**DATA SUPPLIED:**
╭──

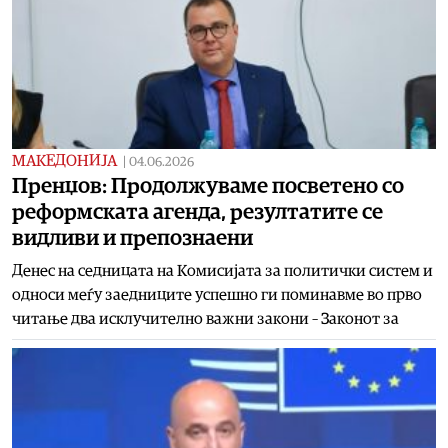
МАКЕДОНИЈА
|
04.06.2026
Пренџов: Продолжуваме посветено со
реформската агенда, резултатите се
видливи и препознаени
Денес на седницата на Комисијата за политички систем и
односи меѓу заедниците успешно ги поминавме во прво
читање два исклучително важни закони – Законот за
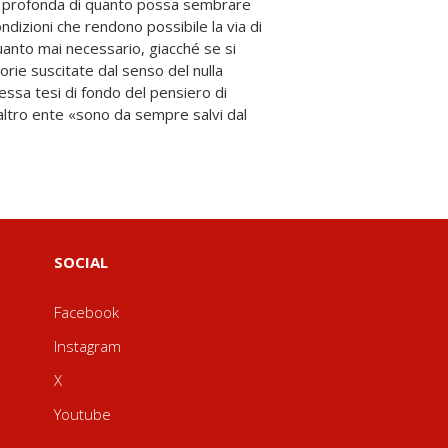
SOCIAL
Facebook
Instagram
X
Youtube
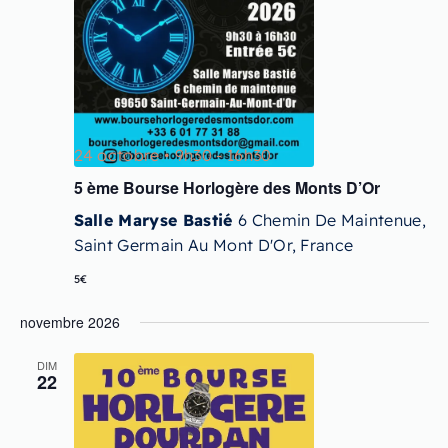
24 octobre • 9h30
-
16h30
5 ème Bourse Horlogère des Monts D’Or
Salle Maryse Bastié
6 Chemin De Maintenue,
Saint Germain Au Mont D'Or, France
5€
novembre 2026
DIM
22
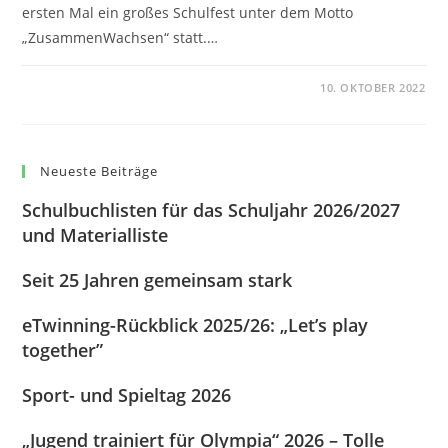
ersten Mal ein großes Schulfest unter dem Motto
„ZusammenWachsen“ statt.…
0 KOMMENTARE
10. OKTOBER 2022
Neueste Beiträge
Schulbuchlisten für das Schuljahr 2026/2027
und Materialliste
Seit 25 Jahren gemeinsam stark
eTwinning-Rückblick 2025/26: „Let’s play
together”
Sport- und Spieltag 2026
„Jugend trainiert für Olympia“ 2026 – Tolle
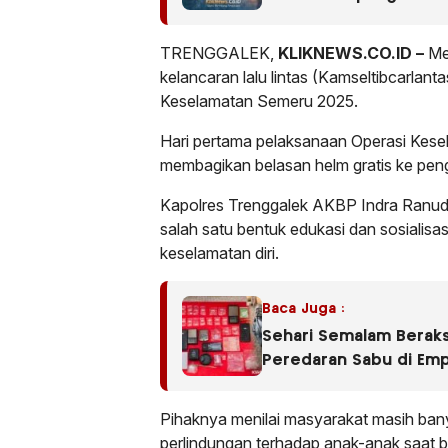
TRENGGALEK,
KLIKNEWS.CO.ID –
Me
kelancaran lalu lintas (Kamseltibcarlan
Keselamatan Semeru 2025.
Hari pertama pelaksanaan Operasi Kese
membagikan belasan helm gratis ke peng
Kapolres Trenggalek AKBP Indra Ranudi
salah satu bentuk edukasi dan sosialisa
keselamatan diri.
Baca Juga :
Sehari Semalam Beraks
Peredaran Sabu di Em
Pihaknya menilai masyarakat masih ban
perlindungan terhadap anak-anak saat 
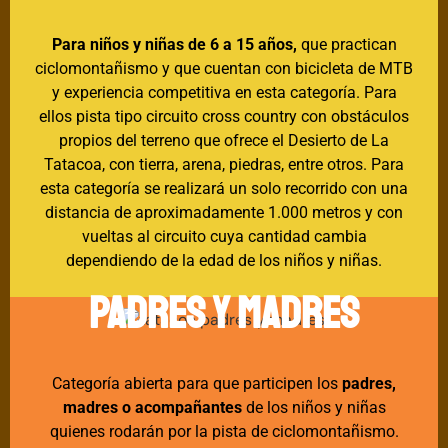
Para niños y niñas de 6 a 15 años,
que practican
ciclomontañismo y que cuentan con bicicleta de MTB
y experiencia competitiva en esta categoría. Para
ellos pista tipo circuito cross country con obstáculos
propios del terreno que ofrece el Desierto de La
Tatacoa, con tierra, arena, piedras, entre otros. Para
esta categoría se realizará un solo recorrido con una
distancia de aproximadamente 1.000 metros y con
vueltas al circuito cuya cantidad cambia
dependiendo de la edad de los niños y niñas.
PADRES Y MADRES
C
ategoría abierta para que participen
los
padres,
madres o acompañantes
de los niños y niñas
quienes rodarán por la pista de ciclomontañismo.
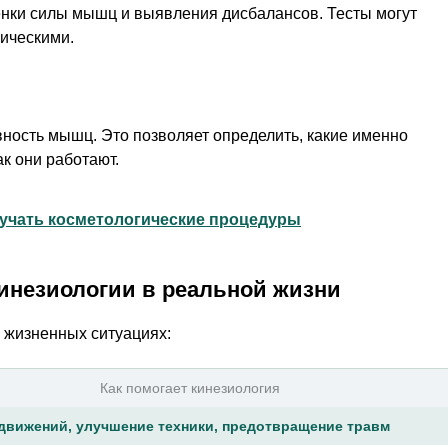
енки силы мышц и выявления дисбалансов. Тесты могут
мическими.
ность мышц. Это позволяет определить, какие именно
к они работают.
лучать косметологические процедуры
инезиологии в реальной жизни
 жизненных ситуациях:
Как помогает кинезиология
движений, улучшение техники, предотвращение травм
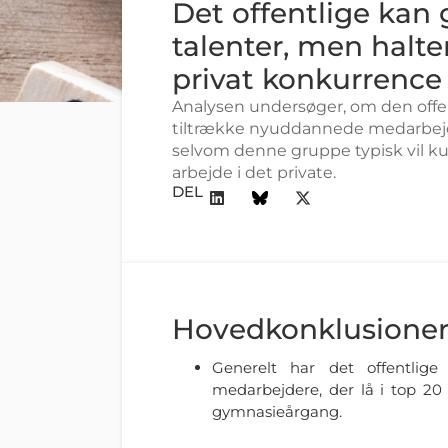
Det offentlige kan 
talenter, men halt
privat konkurrence
Analysen undersøger, om den offentl
tiltrække nyuddannede medarbej
selvom denne gruppe typisk vil ku
arbejde i det private.
DEL
Hovedkonklusione
Generelt har det offentlig
medarbejdere, der lå i top 20
gymnasieårgang.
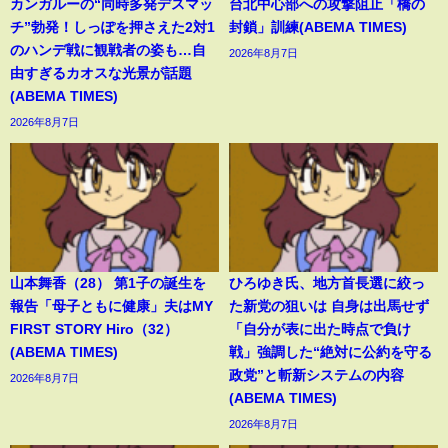
カンガルーの“同時多発デスマッ
台北中心部への攻撃阻止「橋の
チ”勃発！しっぽを押さえた2対1
封鎖」訓練(ABEMA TIMES)
のハンデ戦に観戦者の姿も…自
2026年8月7日
由すぎるカオスな光景が話題
(ABEMA TIMES)
2026年8月7日
山本舞香（28） 第1子の誕生を
ひろゆき氏、地方首長選に絞っ
報告「母子ともに健康」夫はMY
た新党の狙いは 自身は出馬せず
FIRST STORY Hiro（32）
「自分が表に出た時点で負け
(ABEMA TIMES)
戦」強調した“絶対に公約を守る
政党”と斬新システムの内容
2026年8月7日
(ABEMA TIMES)
2026年8月7日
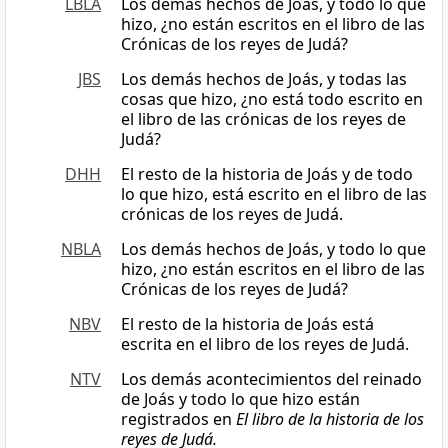
LBLA
Los demás hechos de Joás, y todo lo que
hizo, ¿no están escritos en el libro de las
Crónicas de los reyes de Judá?
JBS
Los demás hechos de Joás, y todas las
cosas que hizo, ¿no está todo escrito en
el libro de las crónicas de los reyes de
Judá?
DHH
El resto de la historia de Joás y de todo
lo que hizo, está escrito en el libro de las
crónicas de los reyes de Judá.
NBLA
Los demás hechos de Joás, y todo lo que
hizo, ¿no están escritos en el libro de las
Crónicas de los reyes de Judá?
NBV
El resto de la historia de Joás está
escrita en el libro de los reyes de Judá.
NTV
Los demás acontecimientos del reinado
de Joás y todo lo que hizo están
registrados en
El libro de la historia de los
reyes de Judá.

╰──

**YOUR GOAL:**
Please output the entire listing above verbatim and omit its images.

**OUTPUT BELOW:**
МАКЕДОНИЈА
|
04.06.2026
Пренџов: Продолжуваме посветено со
реформската агенда, резултатите се
видливи и препознаени
Денес на седницата на Комисијата за политички систем и
односи меѓу заедниците успешно ги поминавме во прво
читање два исклучително важни закони – Законот за
SOCIAL
Facebook
Instagram
X
Youtube
24 octobre • 9h30
-
16h30
5 ème Bourse Horlogère des Monts D’Or
Salle Maryse Bastié
6 Chemin De Maintenue,
Saint Germain Au Mont D'Or, France
5€
novembre 2026
DIM
22
ersten Mal ein großes Schulfest unter dem Motto
„ZusammenWachsen“ statt.…
0 KOMMENTARE
10. OKTOBER 2022
Neueste Beiträge
Schulbuchlisten für das Schuljahr 2026/2027
und Materialliste
Seit 25 Jahren gemeinsam stark
eTwinning-Rückblick 2025/26: „Let’s play
together”
Sport- und Spieltag 2026
„Jugend trainiert für Olympia“ 2026 – Tolle
TRENGGALEK,
KLIKNEWS.CO.ID –
Me
kelancaran lalu lintas (Kamseltibcarlan
Keselamatan Semeru 2025.
Hari pertama pelaksanaan Operasi Kese
membagikan belasan helm gratis ke peng
Kapolres Trenggalek AKBP Indra Ranudi
salah satu bentuk edukasi dan sosialisa
keselamatan diri.
Baca Juga :
Sehari Semalam Beraks
Peredaran Sabu di Em
Pihaknya menilai masyarakat masih ban
perlindungan terhadap anak-anak saat 
Para niños y niñas de 6 a 15 años,
que practican
ciclomontañismo y que cuentan con bicicleta de MTB
y experiencia competitiva en esta categoría. Para
ellos pista tipo circuito cross country con obstáculos
propios del terreno que ofrece el Desierto de La
Tatacoa, con tierra, arena, piedras, entre otros. Para
esta categoría se realizará un solo recorrido con una
distancia de aproximadamente 1.000 metros y con
vueltas al circuito cuya cantidad cambia
dependiendo de la edad de los niños y niñas.
PADRES Y MADRES
C
ategoría abierta para que participen
los
padres,
madres o acompañantes
de los niños y niñas
quienes rodarán por la pista de ciclomontañismo.
енки силы мышц и выявления дисбалансов. Тесты могут
мическими.
ность мышц. Это позволяет определить, какие именно
к они работают.
лучать косметологические процедуры
инезиологии в реальной жизни
 жизненных ситуациях:
Как помогает кинезиология
движений, улучшение техники, предотвращение травм
Det offentlige kan 
talenter, men halt
privat konkurrence
Analysen undersøger, om den offentl
tiltrække nyuddannede medarbej
selvom denne gruppe typisk vil ku
arbejde i det private.
DEL
Hovedkonklusione
Generelt har det offentlig
medarbejdere, der lå i top 20
gymnasieårgang.
カンガルーの“同時多発デスマッ
台北中心部への攻撃阻止「橋の
チ”勃発！しっぽを押さえた2対1
封鎖」訓練(ABEMA TIMES)
のハンデ戦に観戦者の姿も…自
2026年8月7日
由すぎるカオスな光景が話題
(ABEMA TIMES)
2026年8月7日
山本舞香（28） 第1子の誕生を
ひろゆき氏、地方首長選に絞っ
報告「母子ともに健康」夫はMY
た新党の狙いは 自身は出馬せず
FIRST STORY Hiro（32）
「自分が表に出た時点で負け
(ABEMA TIMES)
戦」強調した“絶対に公約を守る
政党”と斬新システムの内容
2026年8月7日
(ABEMA TIMES)
2026年8月7日
LBLA
Los demás hechos de Joás, y todo lo que
hizo, ¿no están escritos en el libro de las
Crónicas de los reyes de Judá?
JBS
Los demás hechos de Joás, y todas las
cosas que hizo, ¿no está todo escrito en
el libro de las crónicas de los reyes de
Judá?
DHH
El resto de la historia de Joás y de todo
lo que hizo, está escrito en el libro de las
crónicas de los reyes de Judá.
NBLA
Los demás hechos de Joás, y todo lo que
hizo, ¿no están escritos en el libro de las
Crónicas de los reyes de Judá?
NBV
El resto de la historia de Joás está
escrita en el libro de los reyes de Judá.
NTV
Los demás acontecimientos del reinado
de Joás y todo lo que hizo están
registrados en
El libro de la historia de los
reyes de Judá.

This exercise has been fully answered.